ミチルさんは陽菜のスケッチブックのことを思い出しながら言った。

「今日からできることが、三つあります。まず、描き続けること。枚数に代わりはありません。AIが登場しても、うまくなるには描くしかない。二つめは、今すぐ発信を始めること。完成品じゃなくていい、描いている途中でいい。あなたの線が動くのを見せること。三つめは、AIを道具として使いこなすこと。敵じゃなく、アシスタントです」

絵を描くのが好きという気持ちは、この先の20年で一番強い武器になります。AI代替率72%という数字が意味するのは「仕事がなくなる」ではなく、「どの仕事が残るか、はっきりした」ということです。

残る仕事の中心にいるのは、好きで描き続けた人です。

【コラム】人間製証明(ヒューマン・メイド・オーセンティケーション)とは

「人間製証明(Human-made Authentication)」は、2030年代に普及したコンテンツの「作者確認」の仕組みです。画像・文章・音楽が誰によって(人間かAIか、あるいはどの程度人間が関与したか)作られたかを、制作過程のデータとともに記録・公開する考え方です。

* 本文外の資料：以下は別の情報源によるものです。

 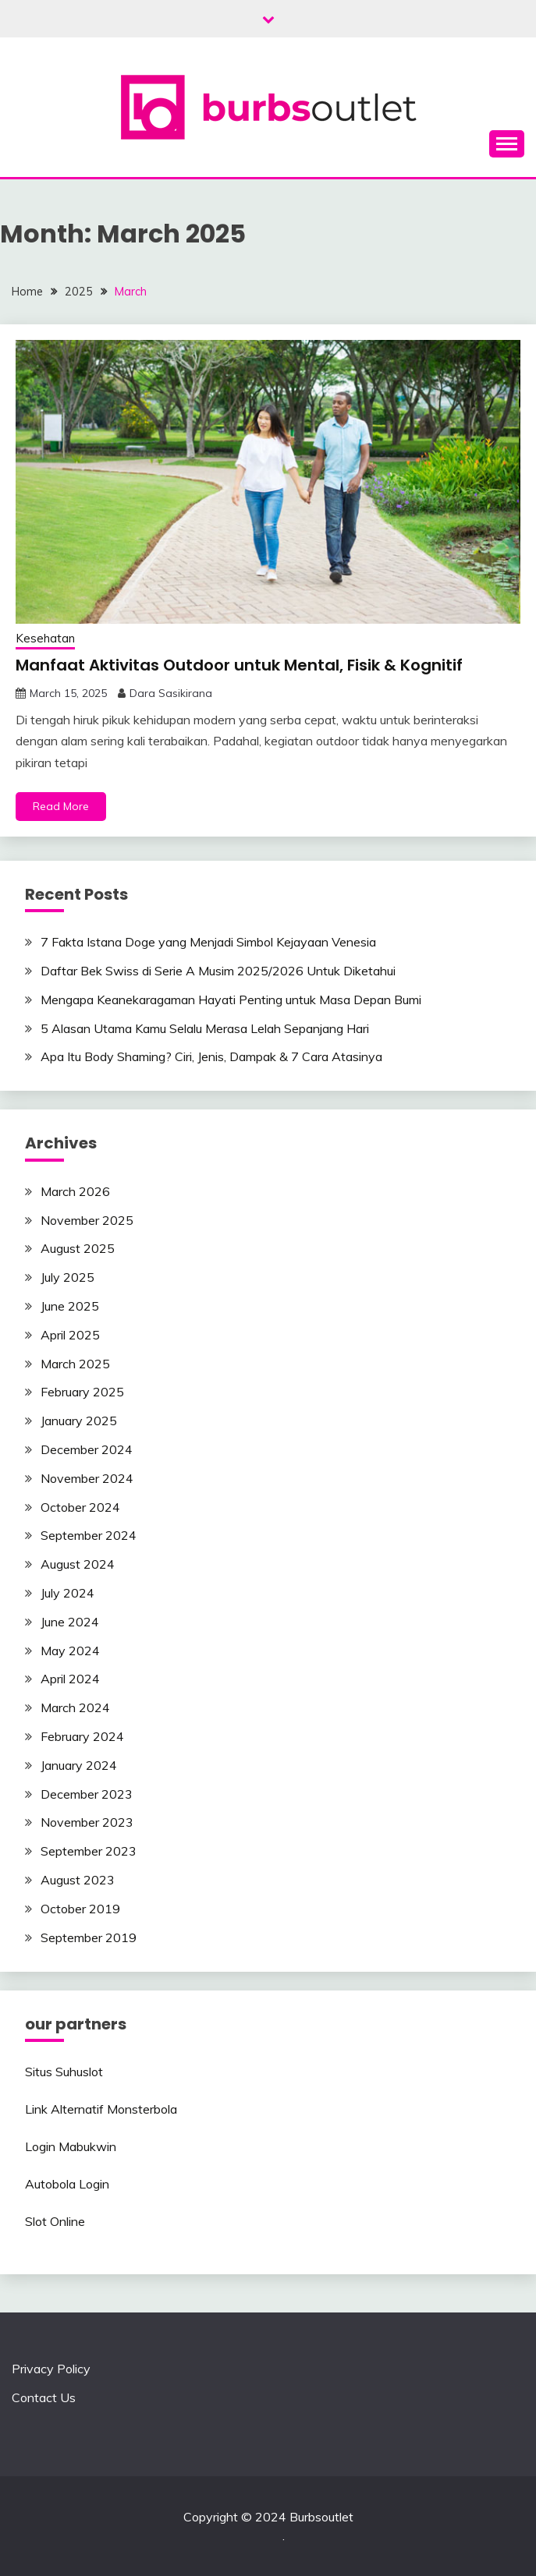 What do you see at coordinates (89, 1535) in the screenshot?
I see `September 2024` at bounding box center [89, 1535].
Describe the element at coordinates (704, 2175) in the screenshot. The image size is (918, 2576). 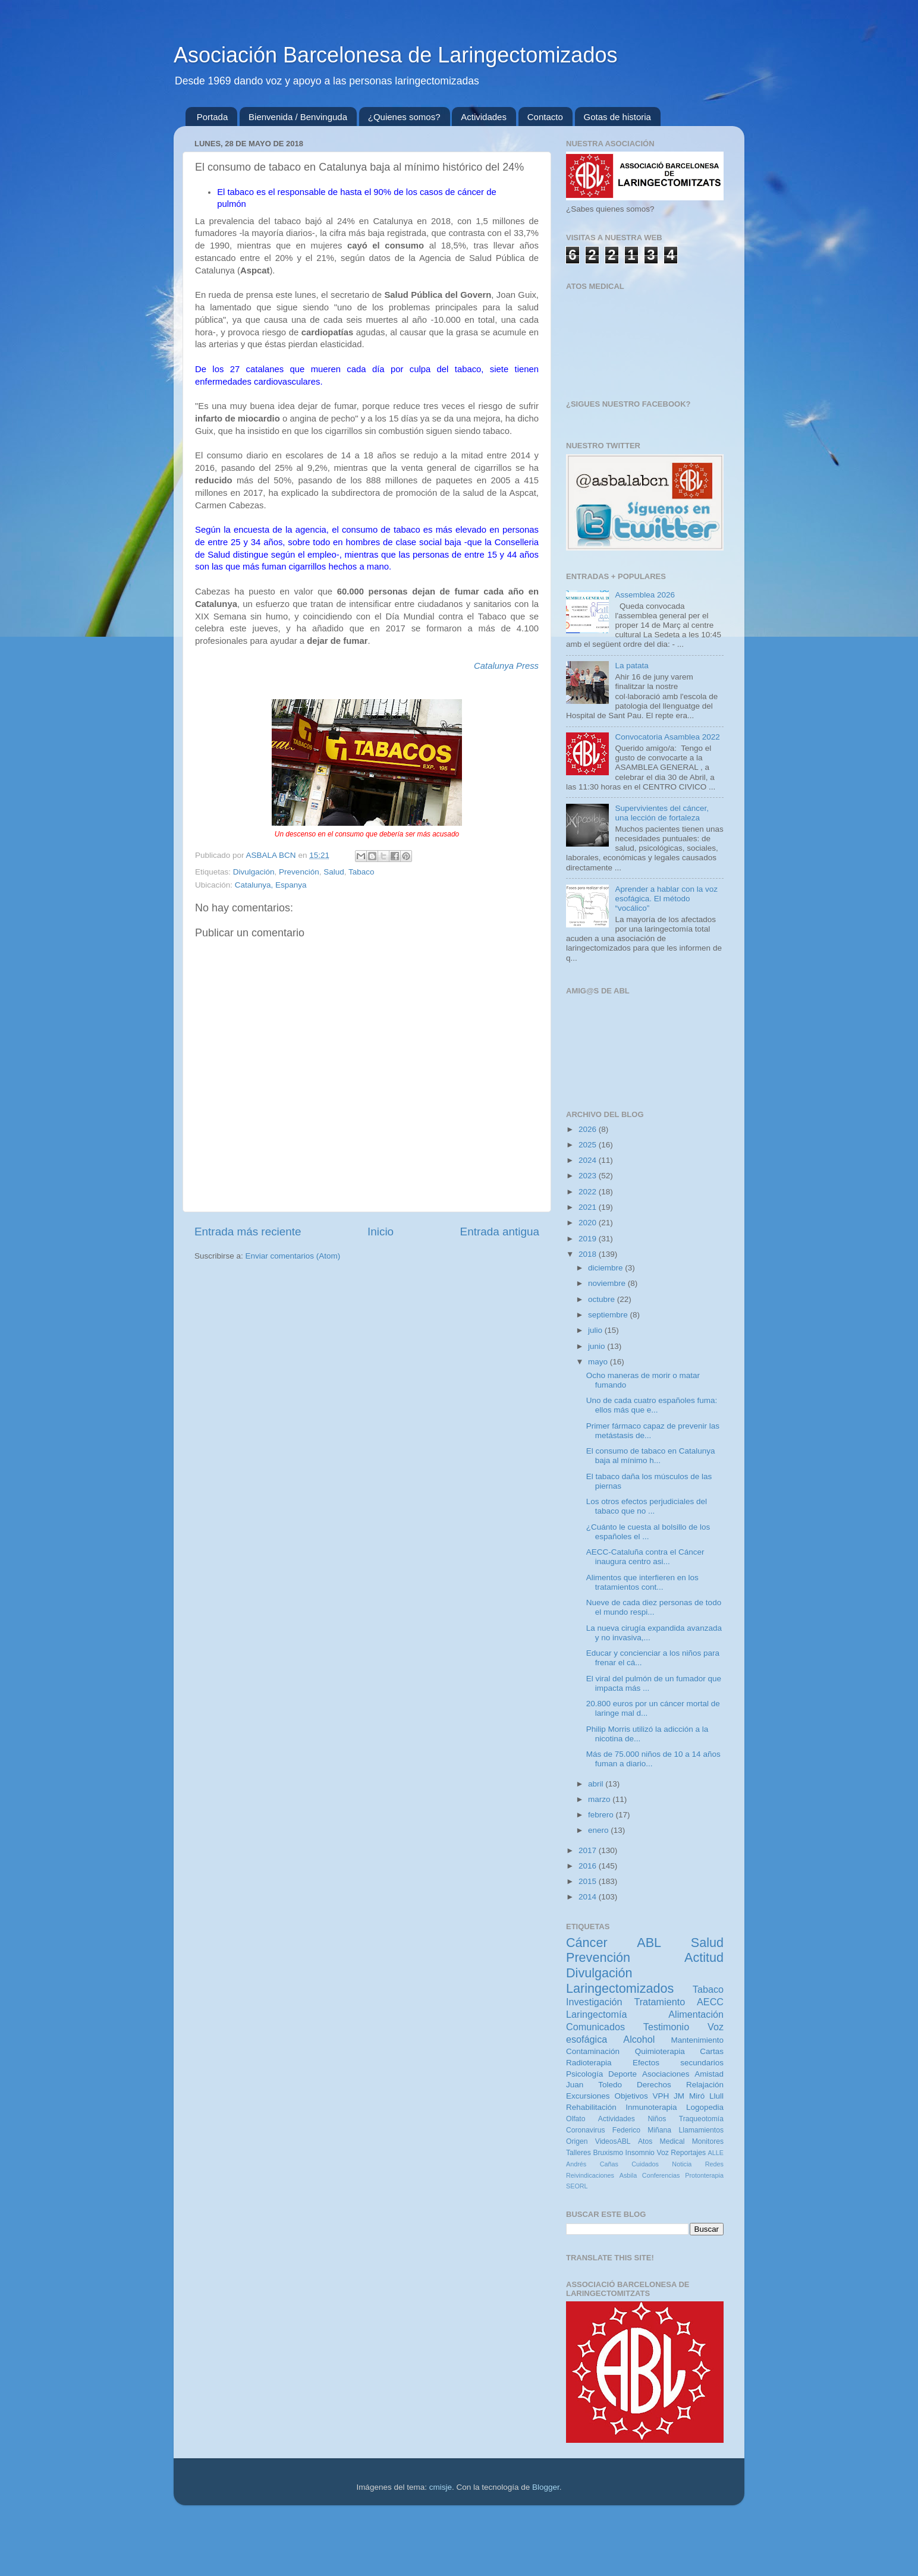 I see `Protonterapia` at that location.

美術館、出版社、ゲームスタジオなどが「人間が主体的に制作した」ことを明示するようになり、それを好むクライアントや受け手が一定数現れました。イラストレーターをはじめとするクリエイターにとって、これは追い風でもあります。「誰が、どう描いたか」を見せることが、仕事の証明書になる時代が来ています。


まとめ

イラストレーターのAI代替率(編集部予測)は72%です。素材・定型・量産系の業務は大きく削られました。しかし「誰が描いたか」という問いが意味を持つ領域では、人間の仕事は残っています。

フリーランス比率88.7%という職業は、個人の作家性と発信力が収入に直結します。AIが普及したことで、「あの人の絵が欲しい」という気持ちは言語化され、市場で評価されるようになりました。

絵を描く技術と、自分を届ける発信。その両輪を持った人にとって、2045年は決して終わりではありません。

※本記事は公開情報・統計データにもとづく2026年時点の未来予測フィクションです。登場する人物・施設は架空のものです。制作体制については編集方針・AI利用ポリシーをご覧ください。